• REQUIRED WORK: Check every line of the data and copy the ones where "votre" appears.

==== INFORMATION SUPPLIED ====

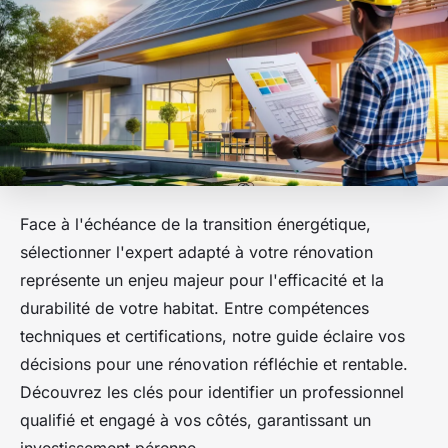
Face à l'échéance de la transition énergétique,
sélectionner l'expert adapté à votre rénovation
représente un enjeu majeur pour l'efficacité et la
durabilité de votre habitat. Entre compétences
techniques et certifications, notre guide éclaire vos
décisions pour une rénovation réfléchie et rentable.
Découvrez les clés pour identifier un professionnel
qualifié et engagé à vos côtés, garantissant un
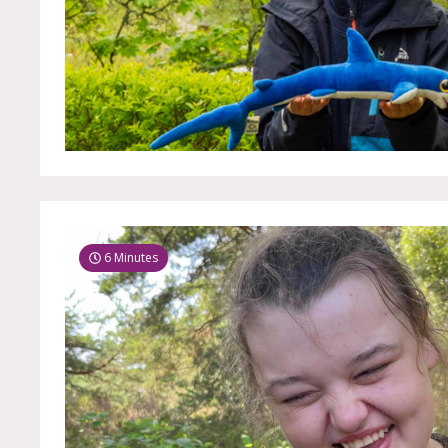
6 Minutes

====

• TASK RESULT:
sélectionner l'expert adapté à votre rénovation
durabilité de votre habitat. Entre compétences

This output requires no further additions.